Ironie du calendrier politique, c’est Giorgia Meloni, issue de l’extrême droite qui s’est chargée d’élaborer ce pacte et cette stratégie européenne. Deux principales raisons l’ont qualifiée pour cela. La première est qu’elle a été élue sur un programme tranchant de lutte contre l’immigration clandestine. La seconde est que la proximité avec les portes tunisienne et libyenne font que l’Italie subit de plein fouet l’assaut des candidats à immigration, profitant de la crise économique et politique tunisienne et de l’instabilité sécuritaire chronique libyenne.
Sur le premier point, Giorgia Meloni a dû subir les sarcasmes du ministre français de l’Intérieur, Gérald Darmanin, qui lui reprochait d’en faire des tonnes comme candidate et d’être impuissante alors qu’elle est au pouvoir.
La géographie italienne a donc imposé le choix de la Tunisie comme un laboratoire grandeur nature pour ce pacte sur la migration, destiné vraisemblablement à être dupliqué avec des pays comme le Maroc ou l’Algérie.
D’ailleurs, la Conférence internationale sur le développement et la migration, présidée par la première ministre italienne, Giorgia Meloni, a vu la participation de nombreux responsables méditerranéens dont le ministre marocain des Affaires étrangères Nasser Bourita. Ce dernier n’a pas manqué de souligner que «Sous le leadership de SM le Roi Mohammed VI, le Maroc a accumulé une expérience confirmée dans la gouvernance des flux migratoires sur plus de deux décennies» et de préciser que «le Maroc ne traite pas la question migratoire comme un enjeu théorique, mais comme une réalité vécue».
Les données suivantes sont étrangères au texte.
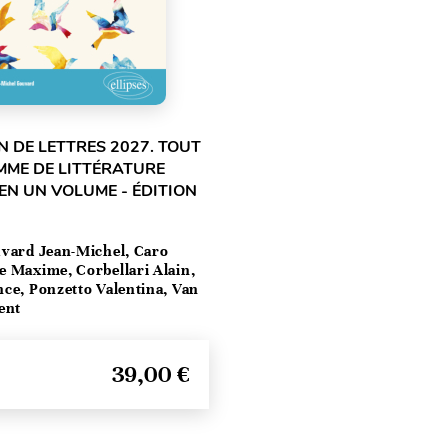
 DE LETTRES 2027. TOUT
MME DE LITTÉRATURE
EN UN VOLUME - ÉDITION
vard Jean-Michel, Caro
e Maxime, Corbellari Alain,
ce, Ponzetto Valentina, Van
ent
39,00 €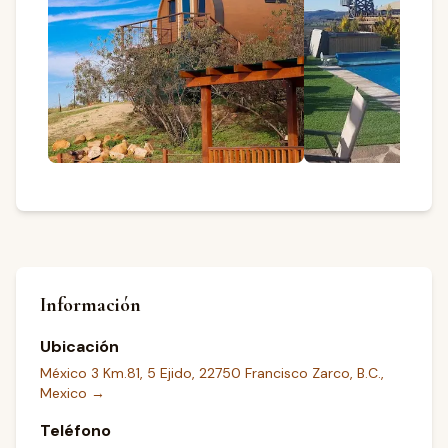
Información
Ubicación
México 3 Km.81, 5 Ejido, 22750 Francisco Zarco, B.C.,
Mexico
→
Teléfono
Dans la réalité, l’Union européenne à travers l’Italie se comporte avec la Tunisie comme la Grande Bretagne se comportait avec la France pour maîtriser les flux migratoires dans la région de Calais et ses frontières maritimes avec le Royaume-Uni.
Pour Rome et donc aussi pour Bruxelles, il s’agit de mettre sur la table une aide économique consistante pour convaincre les autorités tunisiennes de s’investir sérieusement dans la lutte contre les réseaux qui inondent l’Union européenne de réfugiés et empêcher les bateaux remplis de candidats à l’immigration de prendre le large en Méditerranée pour accoster sur les côtes européennes.
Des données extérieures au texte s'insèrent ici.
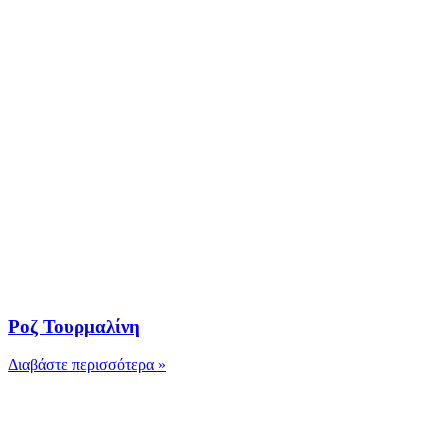
Ροζ Τουρμαλίνη
Διαβάστε περισσότερα »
Ces bateaux ont à plusieurs reprises provoqué des crises politiques entre les pays européens qui refusent de les accueillir pour ne pas avoir à gérer ce fardeau. La France par exemple fait régulièrement valoir la règle européenne du port le plus proche pour contraindre l’Italie d’assumer ses responsabilités dans ce domaine. Récemment, Giorgia Meloni commence à montrer des réticences et une posture de défi provoquant de nombreux psychodrames au sein même de l’Union européenne.
Sous-traiter la gestion des candidats à l’immigration vers l’Europe à des pays hors zone européenne semble être la nouvelle ligne directe de la politique migratoire européenne. Lors du débat dans les instances européennes sur ces questions, certains avaient même proposé l’idée d’installer dans des pays des centres de tri pour traiter les dossiers de candidats au refuge politique et humanitaire garanti par les lois européennes.
Cette stratégie de la sous-traitance avait déjà été testée dans son esprit avec la Turquie de Tayeb Erdogan. En échange d’une somme en Euros qui se compte par millards, la Turquie accepte de jouer les gendarmes aux frontières grecques de l’Union européenne. La baisse significative des entrées d‘immigrés par la porte turque montre que le président turc remplit relativement bien sa mission même s’il lui arrive de temps en temps d’utiliser la carte migratoire pour exercer un chantage devenu partie intégrante de ses liens avec l’Union européenne.
Les ONG qui travaillent sur le phénomène de la migration en Méditerranée sont vent debout contre la stratégie migratoire de Giorgia Meloni et de l’Europe, l’accusant de privilégier le traitement sécuritaire et d’enterrer les soucis humanitaires. Ce qui fait dire à cette ONG, Sea Watch, que «La Méditerranée n’est pas seulement un cimetière, mais une scène de crime».